DATA TO PROCESS>
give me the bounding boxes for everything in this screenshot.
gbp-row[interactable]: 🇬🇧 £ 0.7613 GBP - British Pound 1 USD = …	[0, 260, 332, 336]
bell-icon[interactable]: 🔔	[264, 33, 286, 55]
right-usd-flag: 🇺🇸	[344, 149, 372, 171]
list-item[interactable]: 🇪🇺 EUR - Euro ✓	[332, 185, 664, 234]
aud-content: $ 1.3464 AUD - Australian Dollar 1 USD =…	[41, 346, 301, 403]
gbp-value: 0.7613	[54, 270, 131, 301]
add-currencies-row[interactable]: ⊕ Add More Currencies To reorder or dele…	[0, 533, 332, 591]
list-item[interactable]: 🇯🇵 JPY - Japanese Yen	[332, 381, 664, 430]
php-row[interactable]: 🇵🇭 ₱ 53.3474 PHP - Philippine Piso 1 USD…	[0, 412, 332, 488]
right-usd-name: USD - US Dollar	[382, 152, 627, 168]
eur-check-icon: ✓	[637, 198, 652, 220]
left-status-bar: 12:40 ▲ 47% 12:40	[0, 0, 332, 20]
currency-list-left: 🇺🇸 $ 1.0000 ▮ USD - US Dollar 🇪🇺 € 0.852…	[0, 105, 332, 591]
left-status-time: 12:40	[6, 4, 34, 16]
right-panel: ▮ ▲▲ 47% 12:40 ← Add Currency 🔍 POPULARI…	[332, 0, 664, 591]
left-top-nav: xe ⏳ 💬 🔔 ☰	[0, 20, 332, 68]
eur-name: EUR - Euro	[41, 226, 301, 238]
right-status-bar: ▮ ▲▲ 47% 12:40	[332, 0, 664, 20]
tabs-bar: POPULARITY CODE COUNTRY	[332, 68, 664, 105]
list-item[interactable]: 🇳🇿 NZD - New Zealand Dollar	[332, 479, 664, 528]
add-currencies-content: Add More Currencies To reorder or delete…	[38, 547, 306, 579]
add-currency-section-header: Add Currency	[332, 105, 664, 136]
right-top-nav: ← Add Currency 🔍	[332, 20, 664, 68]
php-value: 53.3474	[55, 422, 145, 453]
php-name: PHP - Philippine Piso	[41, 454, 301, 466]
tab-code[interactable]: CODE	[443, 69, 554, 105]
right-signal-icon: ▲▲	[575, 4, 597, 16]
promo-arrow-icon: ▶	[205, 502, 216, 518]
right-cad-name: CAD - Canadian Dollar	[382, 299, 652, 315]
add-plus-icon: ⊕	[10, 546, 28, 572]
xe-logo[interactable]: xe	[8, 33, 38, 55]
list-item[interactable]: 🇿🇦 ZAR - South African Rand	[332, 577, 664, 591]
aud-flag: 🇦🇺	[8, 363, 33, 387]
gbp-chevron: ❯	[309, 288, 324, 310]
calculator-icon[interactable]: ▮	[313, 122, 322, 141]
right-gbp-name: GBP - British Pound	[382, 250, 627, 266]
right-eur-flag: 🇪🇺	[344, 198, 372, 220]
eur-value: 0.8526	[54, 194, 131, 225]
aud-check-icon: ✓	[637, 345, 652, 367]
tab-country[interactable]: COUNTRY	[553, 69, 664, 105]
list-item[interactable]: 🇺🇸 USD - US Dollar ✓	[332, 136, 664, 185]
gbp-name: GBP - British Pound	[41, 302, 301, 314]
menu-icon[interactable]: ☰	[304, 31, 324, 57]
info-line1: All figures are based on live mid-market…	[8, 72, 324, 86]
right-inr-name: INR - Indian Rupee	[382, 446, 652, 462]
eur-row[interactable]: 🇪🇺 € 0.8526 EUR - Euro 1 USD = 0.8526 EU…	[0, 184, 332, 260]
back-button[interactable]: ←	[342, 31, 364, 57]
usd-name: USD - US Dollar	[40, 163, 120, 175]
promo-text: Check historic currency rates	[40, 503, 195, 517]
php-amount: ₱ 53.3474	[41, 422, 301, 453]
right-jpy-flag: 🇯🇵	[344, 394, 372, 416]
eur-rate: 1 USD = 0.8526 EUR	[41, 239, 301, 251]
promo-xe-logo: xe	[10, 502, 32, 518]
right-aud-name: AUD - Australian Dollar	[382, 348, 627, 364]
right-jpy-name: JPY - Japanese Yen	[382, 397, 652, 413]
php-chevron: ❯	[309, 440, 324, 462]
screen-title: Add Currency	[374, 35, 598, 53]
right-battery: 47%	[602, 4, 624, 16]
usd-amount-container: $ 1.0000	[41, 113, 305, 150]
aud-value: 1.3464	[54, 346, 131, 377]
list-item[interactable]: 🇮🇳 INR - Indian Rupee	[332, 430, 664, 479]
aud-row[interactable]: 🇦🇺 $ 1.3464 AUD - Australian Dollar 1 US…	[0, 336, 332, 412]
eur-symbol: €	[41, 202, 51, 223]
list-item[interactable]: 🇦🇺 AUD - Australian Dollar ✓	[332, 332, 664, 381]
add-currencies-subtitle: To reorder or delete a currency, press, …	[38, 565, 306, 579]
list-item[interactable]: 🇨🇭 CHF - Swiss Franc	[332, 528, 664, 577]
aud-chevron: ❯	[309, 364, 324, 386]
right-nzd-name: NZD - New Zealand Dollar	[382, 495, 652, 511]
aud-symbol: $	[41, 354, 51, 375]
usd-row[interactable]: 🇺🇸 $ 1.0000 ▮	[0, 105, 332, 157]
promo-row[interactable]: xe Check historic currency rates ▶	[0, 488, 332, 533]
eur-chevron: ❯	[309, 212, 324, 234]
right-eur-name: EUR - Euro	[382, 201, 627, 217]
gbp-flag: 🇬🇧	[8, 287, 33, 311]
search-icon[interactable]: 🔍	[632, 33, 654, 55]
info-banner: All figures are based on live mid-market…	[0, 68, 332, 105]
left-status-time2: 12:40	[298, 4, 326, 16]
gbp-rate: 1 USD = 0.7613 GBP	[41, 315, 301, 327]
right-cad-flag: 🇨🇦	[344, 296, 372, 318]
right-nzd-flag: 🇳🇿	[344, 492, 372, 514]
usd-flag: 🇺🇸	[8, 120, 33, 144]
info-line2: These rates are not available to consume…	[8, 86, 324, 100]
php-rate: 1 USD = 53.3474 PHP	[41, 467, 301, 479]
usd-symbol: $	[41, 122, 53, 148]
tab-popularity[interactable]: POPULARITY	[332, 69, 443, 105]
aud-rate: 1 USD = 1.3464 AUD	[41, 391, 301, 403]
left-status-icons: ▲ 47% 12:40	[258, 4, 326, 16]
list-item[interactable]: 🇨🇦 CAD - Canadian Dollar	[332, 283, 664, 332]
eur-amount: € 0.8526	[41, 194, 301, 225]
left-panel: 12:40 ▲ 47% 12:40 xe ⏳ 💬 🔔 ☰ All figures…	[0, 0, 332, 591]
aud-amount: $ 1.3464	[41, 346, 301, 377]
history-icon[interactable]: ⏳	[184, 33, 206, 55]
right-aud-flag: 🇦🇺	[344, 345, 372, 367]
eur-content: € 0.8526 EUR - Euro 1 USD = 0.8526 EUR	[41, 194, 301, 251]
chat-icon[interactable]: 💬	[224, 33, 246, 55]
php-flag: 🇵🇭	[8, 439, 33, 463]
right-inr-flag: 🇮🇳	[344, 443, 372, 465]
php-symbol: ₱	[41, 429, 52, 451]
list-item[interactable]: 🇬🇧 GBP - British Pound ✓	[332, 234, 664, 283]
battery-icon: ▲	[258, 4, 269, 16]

AIM OF THE EXERCISE> Wherever the string "delete" occurs in the records, copy the line it is in.

EXERCISE RESULT>
add-currencies-content: Add More Currencies To reorder or delete…	[38, 547, 306, 579]
add-currencies-subtitle: To reorder or delete a currency, press, …	[38, 565, 306, 579]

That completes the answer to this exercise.